H Schwartz et al. (1999) International C. elegans Meeting "A screen for mutants defective in the specification of programmed cell death in the postdeirid lineage"

B Horvitz, H Schwartz

[International C. elegans Meeting, 1999]

During wild-type hermaphrodite development, 131 somatic cells undergo programmed cell death. While many genes involved in the execution of cell death have been identified, the mechanisms that control the commitment of specific cells to undergo programmed cell death are poorly understood. To date, mutations in three genes, ces-1 , -2 , and -3 ( ce ll death s pecification), have been found that affect specifically the deaths of particular cells. ces-1 and ces-2 have been cloned and shown to encode transcription factors. We intend to perform a genetic screen for ces genes involved in the deaths of the sisters of the PVD neurons in the postdeirid lineage.
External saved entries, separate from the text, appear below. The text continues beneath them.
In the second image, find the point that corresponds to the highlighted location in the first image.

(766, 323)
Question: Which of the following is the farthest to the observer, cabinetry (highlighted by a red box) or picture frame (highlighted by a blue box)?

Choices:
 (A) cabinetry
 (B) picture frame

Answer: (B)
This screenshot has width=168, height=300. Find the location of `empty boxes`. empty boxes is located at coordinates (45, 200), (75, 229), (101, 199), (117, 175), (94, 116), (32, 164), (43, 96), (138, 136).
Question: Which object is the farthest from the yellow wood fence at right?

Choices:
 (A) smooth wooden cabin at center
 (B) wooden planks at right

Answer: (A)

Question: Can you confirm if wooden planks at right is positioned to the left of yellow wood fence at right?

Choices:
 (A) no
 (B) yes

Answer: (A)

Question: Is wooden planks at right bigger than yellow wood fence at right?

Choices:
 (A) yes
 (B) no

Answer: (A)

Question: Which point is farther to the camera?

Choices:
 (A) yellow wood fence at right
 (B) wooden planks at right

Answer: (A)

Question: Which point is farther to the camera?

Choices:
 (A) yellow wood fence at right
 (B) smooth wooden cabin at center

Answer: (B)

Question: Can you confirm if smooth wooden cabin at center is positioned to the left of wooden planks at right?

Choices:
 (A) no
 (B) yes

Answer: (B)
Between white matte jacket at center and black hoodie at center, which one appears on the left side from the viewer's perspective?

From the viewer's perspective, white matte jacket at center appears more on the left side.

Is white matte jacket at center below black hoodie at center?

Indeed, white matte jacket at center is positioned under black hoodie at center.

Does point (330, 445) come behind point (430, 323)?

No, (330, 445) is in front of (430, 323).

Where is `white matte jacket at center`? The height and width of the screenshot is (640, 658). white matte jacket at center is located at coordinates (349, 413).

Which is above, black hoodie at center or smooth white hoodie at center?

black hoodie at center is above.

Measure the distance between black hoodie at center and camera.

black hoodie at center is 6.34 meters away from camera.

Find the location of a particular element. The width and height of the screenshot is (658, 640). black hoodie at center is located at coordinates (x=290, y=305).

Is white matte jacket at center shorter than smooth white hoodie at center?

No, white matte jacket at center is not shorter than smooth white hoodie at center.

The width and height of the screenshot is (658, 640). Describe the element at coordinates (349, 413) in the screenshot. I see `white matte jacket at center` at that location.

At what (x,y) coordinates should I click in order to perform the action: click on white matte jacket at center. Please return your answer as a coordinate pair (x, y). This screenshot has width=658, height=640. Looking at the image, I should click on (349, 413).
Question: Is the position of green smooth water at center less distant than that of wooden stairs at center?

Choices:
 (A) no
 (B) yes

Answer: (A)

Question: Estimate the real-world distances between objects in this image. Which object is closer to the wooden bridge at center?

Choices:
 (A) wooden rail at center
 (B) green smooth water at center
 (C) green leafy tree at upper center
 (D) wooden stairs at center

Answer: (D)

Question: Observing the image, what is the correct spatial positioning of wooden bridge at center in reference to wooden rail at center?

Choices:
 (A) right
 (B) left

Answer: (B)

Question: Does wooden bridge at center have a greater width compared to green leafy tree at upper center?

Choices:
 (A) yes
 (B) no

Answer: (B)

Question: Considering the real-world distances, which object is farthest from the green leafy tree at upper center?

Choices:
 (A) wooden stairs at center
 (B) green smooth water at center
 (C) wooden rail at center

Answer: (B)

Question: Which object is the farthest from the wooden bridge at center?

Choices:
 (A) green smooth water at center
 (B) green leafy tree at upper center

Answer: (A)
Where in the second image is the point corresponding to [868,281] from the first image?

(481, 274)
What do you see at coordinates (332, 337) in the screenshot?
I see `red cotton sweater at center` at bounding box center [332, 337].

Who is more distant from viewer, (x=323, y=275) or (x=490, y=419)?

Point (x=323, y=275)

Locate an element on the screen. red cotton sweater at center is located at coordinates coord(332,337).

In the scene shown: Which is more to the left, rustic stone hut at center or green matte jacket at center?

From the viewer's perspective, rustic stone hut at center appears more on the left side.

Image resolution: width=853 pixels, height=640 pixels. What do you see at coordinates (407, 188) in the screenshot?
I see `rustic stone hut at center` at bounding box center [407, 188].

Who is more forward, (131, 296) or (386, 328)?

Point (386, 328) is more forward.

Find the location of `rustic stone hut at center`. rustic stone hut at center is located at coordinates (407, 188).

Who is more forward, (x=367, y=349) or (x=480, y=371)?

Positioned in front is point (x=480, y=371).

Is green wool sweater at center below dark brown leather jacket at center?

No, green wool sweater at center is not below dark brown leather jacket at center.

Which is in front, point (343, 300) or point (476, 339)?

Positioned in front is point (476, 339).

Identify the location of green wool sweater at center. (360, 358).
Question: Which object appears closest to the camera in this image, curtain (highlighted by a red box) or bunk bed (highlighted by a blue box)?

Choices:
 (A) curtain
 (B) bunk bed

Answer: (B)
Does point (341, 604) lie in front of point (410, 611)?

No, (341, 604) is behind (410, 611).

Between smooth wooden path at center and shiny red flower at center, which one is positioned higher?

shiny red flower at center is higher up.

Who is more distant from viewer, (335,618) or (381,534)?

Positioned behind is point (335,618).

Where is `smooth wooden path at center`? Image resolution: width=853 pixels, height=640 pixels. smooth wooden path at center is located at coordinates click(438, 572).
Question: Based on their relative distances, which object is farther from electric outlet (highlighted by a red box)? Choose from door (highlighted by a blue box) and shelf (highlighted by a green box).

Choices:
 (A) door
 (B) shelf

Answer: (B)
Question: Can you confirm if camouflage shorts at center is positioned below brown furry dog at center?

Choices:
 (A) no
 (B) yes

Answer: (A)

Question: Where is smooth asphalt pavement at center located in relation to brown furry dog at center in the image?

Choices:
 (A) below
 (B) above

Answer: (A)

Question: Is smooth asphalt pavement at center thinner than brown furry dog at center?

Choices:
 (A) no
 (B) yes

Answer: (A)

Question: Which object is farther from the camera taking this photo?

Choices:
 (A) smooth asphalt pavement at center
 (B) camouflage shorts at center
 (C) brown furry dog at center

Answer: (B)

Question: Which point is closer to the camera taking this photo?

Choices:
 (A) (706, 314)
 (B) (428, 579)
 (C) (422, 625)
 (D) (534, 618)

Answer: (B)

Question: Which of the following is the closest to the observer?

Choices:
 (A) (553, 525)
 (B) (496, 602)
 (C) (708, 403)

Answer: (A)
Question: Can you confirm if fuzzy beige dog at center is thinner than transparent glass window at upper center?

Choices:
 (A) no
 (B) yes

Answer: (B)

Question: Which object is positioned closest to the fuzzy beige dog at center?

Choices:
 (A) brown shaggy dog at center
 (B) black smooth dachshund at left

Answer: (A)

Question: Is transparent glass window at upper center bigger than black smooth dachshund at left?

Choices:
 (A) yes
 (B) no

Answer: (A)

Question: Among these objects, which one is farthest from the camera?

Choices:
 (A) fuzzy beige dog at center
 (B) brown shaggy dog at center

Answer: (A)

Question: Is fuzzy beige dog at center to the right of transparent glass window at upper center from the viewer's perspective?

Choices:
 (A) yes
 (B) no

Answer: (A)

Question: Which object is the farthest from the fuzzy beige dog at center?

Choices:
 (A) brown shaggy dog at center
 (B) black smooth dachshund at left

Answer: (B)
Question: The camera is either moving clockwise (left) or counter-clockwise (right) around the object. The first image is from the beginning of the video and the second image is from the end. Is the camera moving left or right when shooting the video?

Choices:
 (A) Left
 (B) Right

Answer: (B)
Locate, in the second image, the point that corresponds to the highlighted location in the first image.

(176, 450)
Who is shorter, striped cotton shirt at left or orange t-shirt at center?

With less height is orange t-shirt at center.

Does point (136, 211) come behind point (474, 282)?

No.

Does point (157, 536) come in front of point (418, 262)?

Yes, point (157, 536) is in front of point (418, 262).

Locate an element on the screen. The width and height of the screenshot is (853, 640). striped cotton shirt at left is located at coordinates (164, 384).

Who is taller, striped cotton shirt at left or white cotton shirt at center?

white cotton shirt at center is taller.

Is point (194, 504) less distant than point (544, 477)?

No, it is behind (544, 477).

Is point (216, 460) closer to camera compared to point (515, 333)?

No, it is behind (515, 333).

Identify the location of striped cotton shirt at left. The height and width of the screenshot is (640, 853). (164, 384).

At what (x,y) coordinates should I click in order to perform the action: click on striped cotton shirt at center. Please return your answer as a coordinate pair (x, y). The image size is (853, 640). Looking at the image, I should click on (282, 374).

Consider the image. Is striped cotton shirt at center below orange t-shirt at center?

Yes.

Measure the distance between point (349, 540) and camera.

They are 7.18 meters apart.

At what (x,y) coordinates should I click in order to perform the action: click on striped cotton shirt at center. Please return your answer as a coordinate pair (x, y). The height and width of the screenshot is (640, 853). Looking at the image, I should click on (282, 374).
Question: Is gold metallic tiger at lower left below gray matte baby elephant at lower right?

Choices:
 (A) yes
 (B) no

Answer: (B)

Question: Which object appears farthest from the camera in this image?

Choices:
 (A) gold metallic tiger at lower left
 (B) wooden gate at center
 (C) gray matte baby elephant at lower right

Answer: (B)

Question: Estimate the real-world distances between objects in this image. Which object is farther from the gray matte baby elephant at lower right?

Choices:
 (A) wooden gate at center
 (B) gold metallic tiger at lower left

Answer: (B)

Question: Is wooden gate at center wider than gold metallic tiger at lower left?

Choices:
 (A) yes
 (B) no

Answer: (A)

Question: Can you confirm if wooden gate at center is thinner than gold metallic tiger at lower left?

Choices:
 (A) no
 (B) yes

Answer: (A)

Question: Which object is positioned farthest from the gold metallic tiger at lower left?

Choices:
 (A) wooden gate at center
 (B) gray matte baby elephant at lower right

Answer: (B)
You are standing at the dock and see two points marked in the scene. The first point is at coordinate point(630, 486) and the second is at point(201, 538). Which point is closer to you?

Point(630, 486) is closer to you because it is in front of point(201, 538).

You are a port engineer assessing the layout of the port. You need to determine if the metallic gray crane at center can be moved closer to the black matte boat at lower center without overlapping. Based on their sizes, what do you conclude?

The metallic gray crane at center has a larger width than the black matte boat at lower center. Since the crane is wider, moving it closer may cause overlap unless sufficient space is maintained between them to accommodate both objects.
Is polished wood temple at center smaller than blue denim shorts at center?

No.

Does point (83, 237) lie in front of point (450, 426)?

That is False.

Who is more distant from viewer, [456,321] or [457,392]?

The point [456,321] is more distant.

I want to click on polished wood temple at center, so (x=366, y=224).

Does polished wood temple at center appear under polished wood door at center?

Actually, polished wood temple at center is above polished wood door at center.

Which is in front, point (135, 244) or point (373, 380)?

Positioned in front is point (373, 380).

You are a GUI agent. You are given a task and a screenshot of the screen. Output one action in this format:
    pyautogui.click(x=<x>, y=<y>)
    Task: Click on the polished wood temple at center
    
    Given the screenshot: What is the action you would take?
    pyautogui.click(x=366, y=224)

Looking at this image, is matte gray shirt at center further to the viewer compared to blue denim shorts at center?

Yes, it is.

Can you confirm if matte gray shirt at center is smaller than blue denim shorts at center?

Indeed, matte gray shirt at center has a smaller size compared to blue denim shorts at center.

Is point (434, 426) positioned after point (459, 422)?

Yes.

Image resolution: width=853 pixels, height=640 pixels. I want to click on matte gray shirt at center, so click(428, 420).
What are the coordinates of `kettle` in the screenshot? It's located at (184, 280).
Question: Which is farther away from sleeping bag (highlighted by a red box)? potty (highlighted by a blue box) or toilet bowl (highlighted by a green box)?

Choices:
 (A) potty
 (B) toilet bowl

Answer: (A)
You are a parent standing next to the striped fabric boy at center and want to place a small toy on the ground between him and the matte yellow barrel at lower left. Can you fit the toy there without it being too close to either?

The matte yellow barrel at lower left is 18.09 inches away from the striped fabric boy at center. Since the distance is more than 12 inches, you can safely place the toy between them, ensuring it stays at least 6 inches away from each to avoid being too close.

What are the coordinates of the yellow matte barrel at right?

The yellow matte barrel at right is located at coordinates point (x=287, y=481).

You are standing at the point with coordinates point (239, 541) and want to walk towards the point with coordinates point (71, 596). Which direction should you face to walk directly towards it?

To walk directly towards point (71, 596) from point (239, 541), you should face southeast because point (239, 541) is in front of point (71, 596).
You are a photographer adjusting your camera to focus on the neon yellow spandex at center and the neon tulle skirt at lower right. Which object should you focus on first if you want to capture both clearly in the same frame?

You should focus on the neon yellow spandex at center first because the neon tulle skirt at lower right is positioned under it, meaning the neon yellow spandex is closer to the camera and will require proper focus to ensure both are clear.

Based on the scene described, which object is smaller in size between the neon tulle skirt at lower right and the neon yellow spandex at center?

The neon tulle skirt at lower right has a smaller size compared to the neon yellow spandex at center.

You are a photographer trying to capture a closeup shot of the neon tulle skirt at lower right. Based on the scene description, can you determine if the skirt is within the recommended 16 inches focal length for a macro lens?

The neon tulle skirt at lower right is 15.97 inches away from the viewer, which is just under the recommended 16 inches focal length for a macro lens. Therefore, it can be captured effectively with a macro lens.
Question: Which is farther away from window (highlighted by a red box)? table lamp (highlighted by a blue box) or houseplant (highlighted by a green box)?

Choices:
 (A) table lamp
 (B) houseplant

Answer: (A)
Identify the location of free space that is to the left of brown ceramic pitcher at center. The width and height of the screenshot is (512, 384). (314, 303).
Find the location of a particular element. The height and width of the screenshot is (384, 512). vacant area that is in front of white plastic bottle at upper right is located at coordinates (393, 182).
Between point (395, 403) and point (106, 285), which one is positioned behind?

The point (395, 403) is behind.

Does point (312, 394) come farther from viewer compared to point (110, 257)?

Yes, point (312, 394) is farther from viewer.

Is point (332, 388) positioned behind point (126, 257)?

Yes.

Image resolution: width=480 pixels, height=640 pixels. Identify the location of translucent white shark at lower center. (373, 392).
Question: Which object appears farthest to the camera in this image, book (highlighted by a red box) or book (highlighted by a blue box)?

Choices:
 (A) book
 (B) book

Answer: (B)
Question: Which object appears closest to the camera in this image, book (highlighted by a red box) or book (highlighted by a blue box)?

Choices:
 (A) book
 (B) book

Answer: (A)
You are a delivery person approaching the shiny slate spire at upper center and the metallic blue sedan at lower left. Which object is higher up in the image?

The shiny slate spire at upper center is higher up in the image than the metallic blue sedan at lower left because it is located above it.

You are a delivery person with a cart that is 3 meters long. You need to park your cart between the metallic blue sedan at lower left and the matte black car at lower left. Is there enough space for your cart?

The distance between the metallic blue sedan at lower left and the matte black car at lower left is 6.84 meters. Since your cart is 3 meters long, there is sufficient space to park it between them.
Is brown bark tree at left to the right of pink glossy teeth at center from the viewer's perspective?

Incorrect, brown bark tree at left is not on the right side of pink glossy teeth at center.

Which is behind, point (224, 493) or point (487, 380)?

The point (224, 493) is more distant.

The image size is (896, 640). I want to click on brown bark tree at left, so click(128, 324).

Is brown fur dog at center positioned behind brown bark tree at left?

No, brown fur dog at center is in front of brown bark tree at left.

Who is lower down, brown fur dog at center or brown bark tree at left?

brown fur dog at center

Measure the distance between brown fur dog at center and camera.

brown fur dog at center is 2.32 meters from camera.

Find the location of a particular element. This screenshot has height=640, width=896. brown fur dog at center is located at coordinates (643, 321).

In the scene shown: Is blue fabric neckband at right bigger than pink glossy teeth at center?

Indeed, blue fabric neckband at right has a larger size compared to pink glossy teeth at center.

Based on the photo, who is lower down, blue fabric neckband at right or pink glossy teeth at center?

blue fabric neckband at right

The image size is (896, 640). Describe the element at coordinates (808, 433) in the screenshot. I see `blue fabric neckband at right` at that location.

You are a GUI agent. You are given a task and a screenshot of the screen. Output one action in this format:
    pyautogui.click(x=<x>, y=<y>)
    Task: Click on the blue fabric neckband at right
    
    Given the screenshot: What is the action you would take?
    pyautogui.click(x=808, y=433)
We chose this lineage because the deaths occur during postembryonic development, making the deaths easy to identify using Nomarski optics, and because reporters exist that seemed likely to be expressed in these cells if their deaths were prevented by a mutation affecting programmed cell death. In ced-3 mutants that appear to be completely defective in programmed cell death, roughly half of the "undead" PVD sisters contain dopamine, like their "aunt" the PDE cell, as seen by formaldehyde-induced fluorescence. We have found that GFP reporters for dopaminergic neurons are expressed in 60% of undead PVD sisters in mutants defective in programmed cell death. We are beginning a screen using cat-2 ::GFP (kindly provided by Robyn Lints) to identify mutants in which the PVD sisters survive.